In Language Unlimited, David Adger takes exactly the same phenomenon and draws exactly the opposite conclusion; that we have “an inner self that can’t help but impose hierarchical structure” (p.6); that we have “Universal Grammar, an innate and particularly human capacity, rather than just an ability to extract patterns and generalize them (p.60). 

What I’d like to do in this (sort of, but not really) book review is to zero in on one of the phenomena that Adger takes as evidence for his position and argue that “an ability to extract patterns and generalize them” actually explains the phenomenon better than a Universal Grammar that imposes hierarchical structure1.

The phenomenon is one that I’ve already mentioned in passing: possessive ‘s, as in Sue’s brother, Claire’s sister’s brother, Pete’s wife’s sister’s brother and so on. In fact, as Adger points out (p.184) there is no limit on the number of ‘ss at all: 

Arnie’s sister’s neighbour’s friend’s cat’s tail’s tip’s colour’s brightness blinded me. 

Adger argues that, without Universal Grammar, a child armed with just an ability to extract and generalize patterns could never learn the unlimited nature of possessive ‘s, given that – in the language that children hear – adults never use more than two of them.
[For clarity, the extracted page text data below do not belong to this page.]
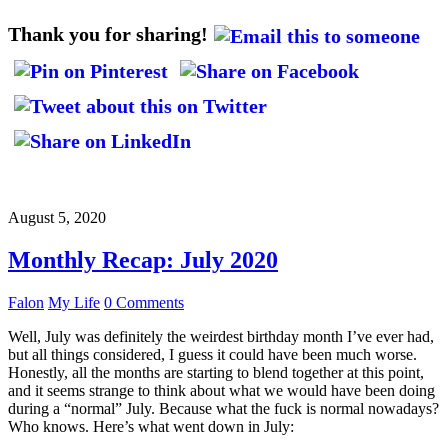
Thank you for sharing!
August 5, 2020
Monthly Recap: July 2020
Falon
My Life
0 Comments
Well, July was definitely the weirdest birthday month I’ve ever had,
but all things considered, I guess it could have been much worse.
Honestly, all the months are starting to blend together at this point,
and it seems strange to think about what we would have been doing
during a “normal” July. Because what the fuck is normal nowadays?
Who knows. Here’s what went down in July:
That is, adults do use phrases like Arnie’s sister’s neighbour but never (at least never in a 13-million-word sample) phrases like Arnie’s sister’s neigbour’s friend, let alone phrases like those in the example above, which has no fewer than eight ‘ss.

But Adger is missing a crucial point about the pattern-extraction-and-generalization approach: These patterns (what linguists like Adele Goldberg and Bill Croft call “constructions”) are generalized on the basis of similar relations. What do we mean by relation here? Handily, Adger gives a neat example just a few pages earlier (p.167). 
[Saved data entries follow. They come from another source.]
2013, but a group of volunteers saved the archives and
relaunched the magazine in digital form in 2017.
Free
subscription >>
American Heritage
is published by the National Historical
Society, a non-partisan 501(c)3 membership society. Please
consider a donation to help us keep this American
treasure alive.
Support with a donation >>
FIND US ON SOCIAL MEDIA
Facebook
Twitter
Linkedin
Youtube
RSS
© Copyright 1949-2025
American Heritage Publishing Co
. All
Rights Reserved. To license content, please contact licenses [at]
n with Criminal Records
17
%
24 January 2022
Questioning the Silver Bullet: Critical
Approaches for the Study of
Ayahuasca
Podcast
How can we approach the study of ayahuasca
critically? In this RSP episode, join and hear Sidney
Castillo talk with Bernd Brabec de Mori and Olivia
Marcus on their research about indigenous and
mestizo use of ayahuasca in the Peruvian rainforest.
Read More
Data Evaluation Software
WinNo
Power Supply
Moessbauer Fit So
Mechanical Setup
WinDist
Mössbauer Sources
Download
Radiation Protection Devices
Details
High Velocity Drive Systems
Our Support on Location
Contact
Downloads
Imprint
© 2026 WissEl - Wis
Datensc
…think of some socks. Now think of some feet. There’s a relationship between those. Now think of hands. If we keep the relation between feet and socks in mind, then hands bear the same relation to gloves.

The relationship between socks and feet, or between gloves and hands can be summed up by the following pattern:

[COVERER] [THING COVERED]

Once we’ve noticed this pattern, we can easily come up with new examples: hats and heads, say, or tea-cosies and teapots. Coming up with new examples of a pattern is called generalization. But notice how this generalization works: We generalize the pattern by coming up with new pairs that share the same relationship: [COVERER] [THING COVERED]. Notice that socks, hats and tea-cosies are not similar to one another in and of themselves. Neither are feet, heads and teapots. Socks, hats and tea-cosies are similar to one another only in the relationship they share with feet, heads and teapots.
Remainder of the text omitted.